Search code examples
socketserlanggen-tcp

CLOSED error when establishing lots of connections with gen_tcp in parallel (Bug?)


When trying to establish a largeish number of TCP connections in parallel I observe some weird behavior I consider a potential bug in gen_tcp.

The scenario is a server listening on a port with multiple concurrent acceptors. From a client I establish a connection by calling gen_tcp:connect/3, afterwards I send a "Ping" message to the server and wait in passive mode for a "Pong" response. When performing the 'get_tcp:connect/3' calls sequentially all works fine, including for large number of connections (I tested up to ~ 28000).

The problem occurs when trying to establish a lot of connections in parallel (depending on the machine between ~75 and several hundred). While most of the connections still get established, some connections fail with a closed error in gen_tcp:recv/3. The weird thing is, that these connections did not fail before, the calls to gen_tcp:connect/3 and gen_tcp:send/2 were both successful (i.e. returned ok). On the server side I don't see a matching connection for these "weird" connections, i.e. no returning gen_tcp:accept/1. It is my understanding, that a successful 'get_tcp:connect/3' should result in a matching accepted connection at the server side.

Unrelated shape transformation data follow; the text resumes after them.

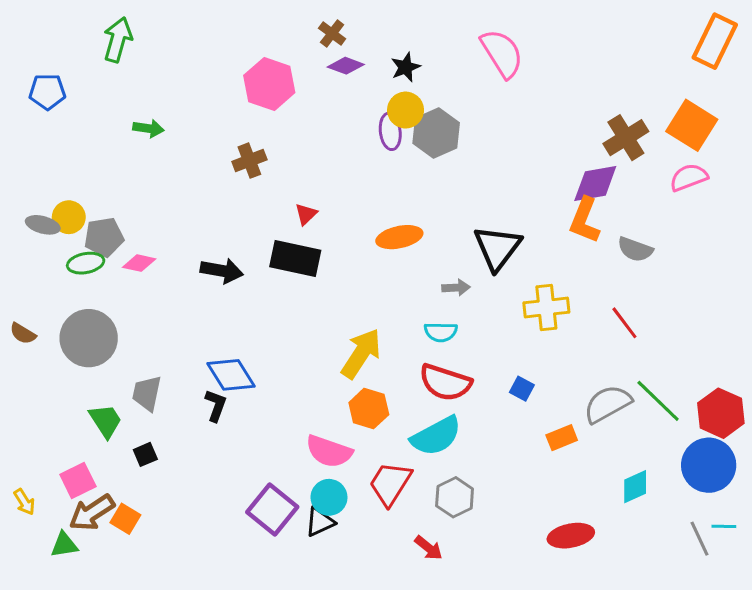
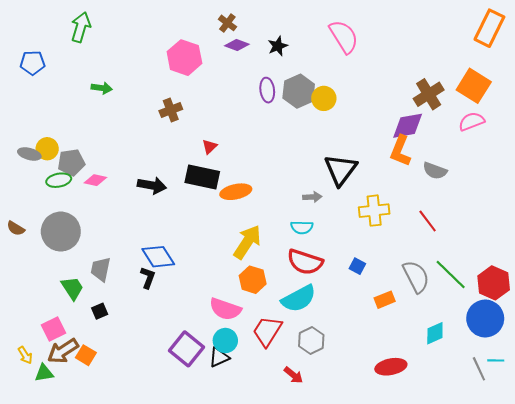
yellow circle: (406, 110) -> (324, 98), moved
orange ellipse: (399, 237) -> (236, 192), moved
gray semicircle: (608, 404) -> (416, 277), turned 92
yellow arrow: (24, 502) -> (25, 355), moved

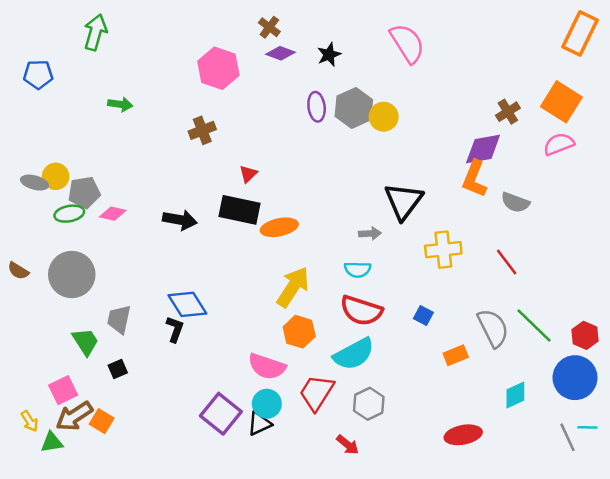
brown cross: (429, 94) -> (508, 112), size x0.7
red hexagon: (494, 283) -> (585, 335), size x0.7

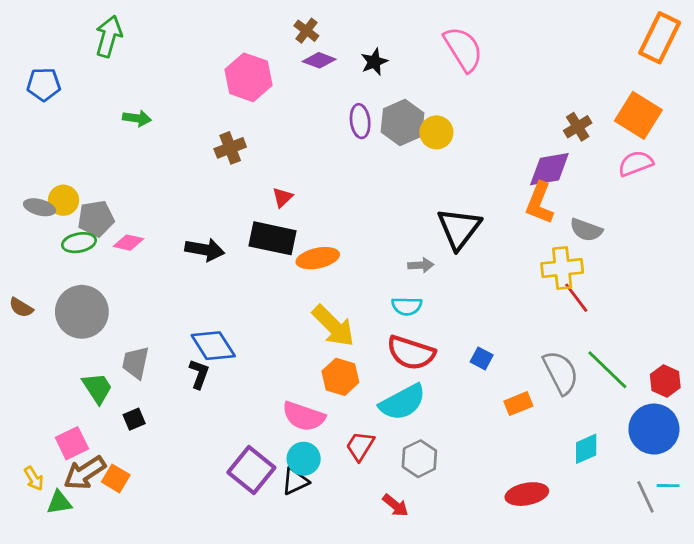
yellow cross: (443, 250) -> (562, 268), moved
yellow arrow: (293, 287) -> (333, 326), turned 102
red trapezoid: (317, 393) -> (360, 446), size x0.7

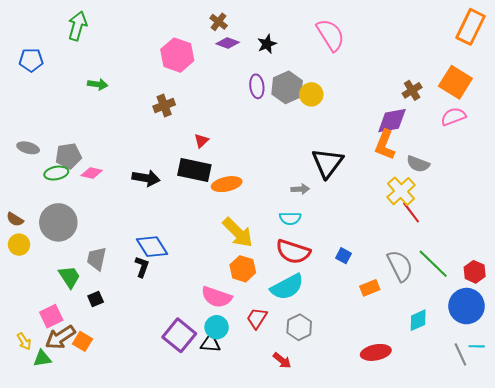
yellow circle: (63, 200) -> (19, 245), moved
yellow cross: (562, 268) -> (401, 191), turned -36
black triangle: (295, 481) -> (210, 343), turned 30

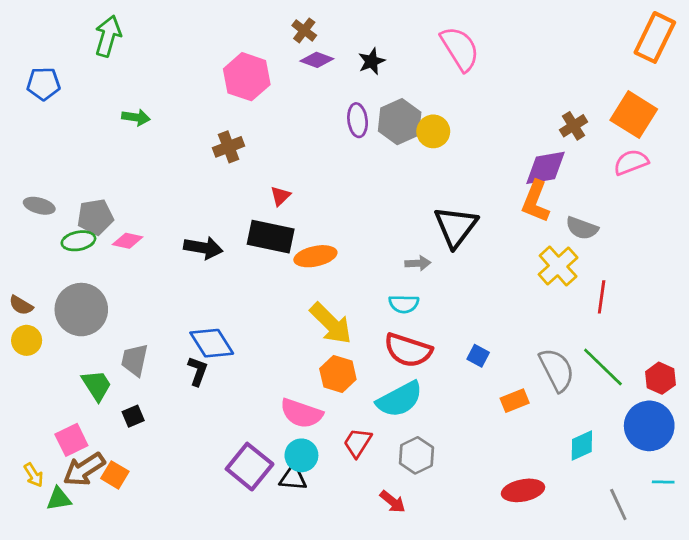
red line: (411, 212) -> (602, 297), moved, turned 45
gray line: (460, 354) -> (618, 504), moved

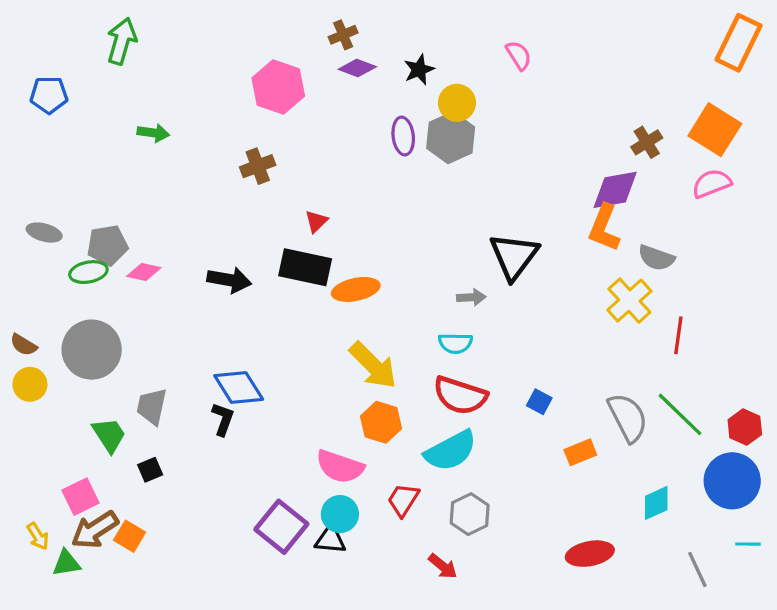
brown cross: (304, 30) -> (343, 35), turned 30
pink semicircle: (460, 49) -> (519, 55), size x0.6
yellow circle: (433, 131) -> (457, 103), moved

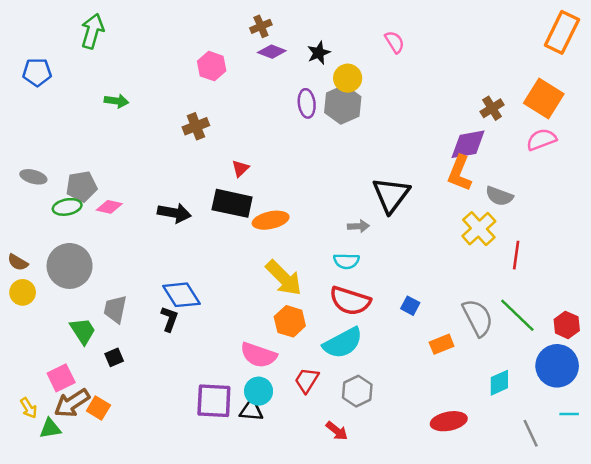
pink hexagon: (278, 87) -> (212, 66), size x0.7
purple square: (281, 527) -> (214, 401), turned -36

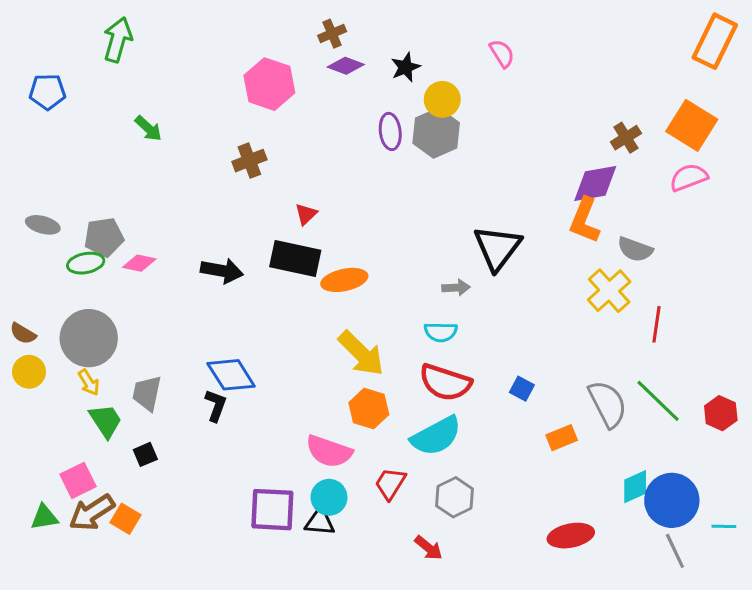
pink hexagon: (212, 66) -> (269, 84), size x1.4
green arrow: (116, 101) -> (148, 128), turned 35
blue circle: (557, 366) -> (672, 500), moved
yellow arrow: (29, 408) -> (89, 382), moved
green triangle: (50, 428) -> (44, 517), moved

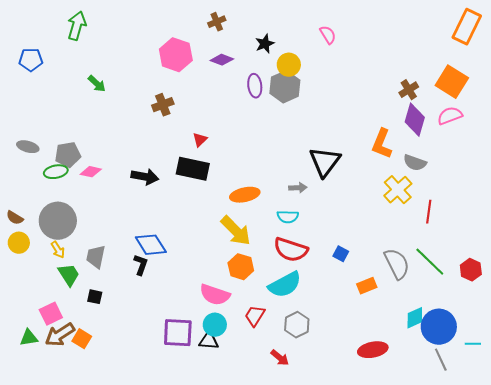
purple diamond: (346, 66) -> (222, 60), moved
purple diamond: (595, 184) -> (415, 120), moved, turned -64
orange ellipse: (344, 280) -> (245, 195), moved
black square: (145, 454) -> (95, 297), turned 35

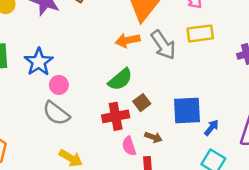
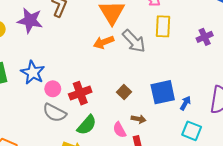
yellow rectangle: (200, 33) -> (163, 26), turned -70
green semicircle: (120, 79) -> (87, 125), moved
red cross: (116, 116) -> (80, 93), moved

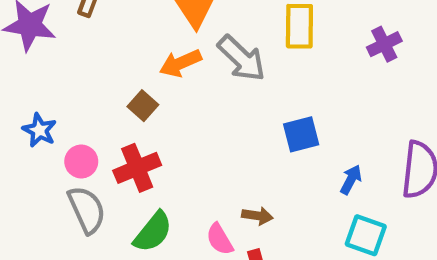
blue star: (33, 73) -> (39, 130), size x0.7
brown square: (124, 92) -> (143, 106), moved
blue square: (163, 92) -> (301, 134), moved, size x0.7
gray semicircle: (55, 113) -> (87, 210), turned -140

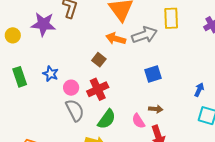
gray arrow: (242, 58) -> (144, 35), turned -60
orange arrow: (180, 63) -> (116, 39), turned 42
blue square: (301, 134) -> (153, 74), moved

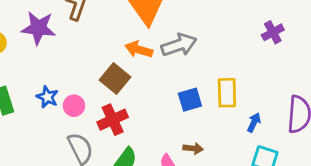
yellow rectangle: (171, 18) -> (227, 93), moved
brown square: (99, 60) -> (115, 78), size x1.5
pink circle: (71, 88) -> (74, 106), moved

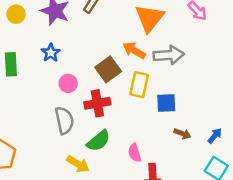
yellow rectangle: (227, 93) -> (139, 85), moved
blue star: (47, 97) -> (51, 53), moved
brown arrow: (193, 148) -> (182, 134), moved

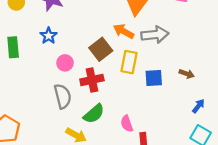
brown arrow: (182, 134) -> (187, 74), moved

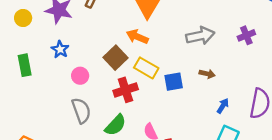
gray arrow: (155, 35) -> (200, 36), moved
yellow rectangle: (129, 62) -> (146, 68), turned -65
red cross: (92, 80) -> (126, 90), moved

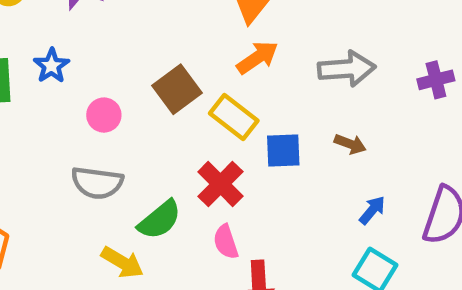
orange arrow: (137, 37) -> (257, 58), moved, turned 115
blue star: (60, 49) -> (51, 66), moved
red cross: (126, 90) -> (220, 184), moved, turned -35
gray semicircle: (81, 111) -> (97, 183), turned 110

I already filed a bug report, there you can find a more detailed description and a minimal code example to demonstrate the problem. I was able to reproduce the problem on Linux and Mac OS X and with different Erlang versions.

My questions here are:

  1. Is anyone able to reproduce the problem and can confirm, that this is erroneous behavior?
  2. Any ideas for a workaround? How to deal with this problem, other starting all the connections sequentially (which takes forever)?

Solution

  • TCP 3-way handshake Client Server

      connect()│──┐          │listen()
               │  └──┐       │
               │      SYN    │
               │        └──┐ │
               │           └▶│   STATE
               │          ┌──│SYN-RECEIVED
               │       ┌──┘  │
               │   SYN-ACK   │
               │ ┌──┘        │
       STATE   │◀┘           │
    ESTABLISHED│──┐          │
               │  └──┐       │
               │     └ACK    │
               │        └──┐ │   STATE
               │           └▶│ESTABLISHED
               ▽             ▽
    

    The problem lies with the finer details of the 3-way handshake for establishing a TCP connection and the queue for incoming connections at the listen socket. See this excellent article for details, much of the following explanation was informed by this article.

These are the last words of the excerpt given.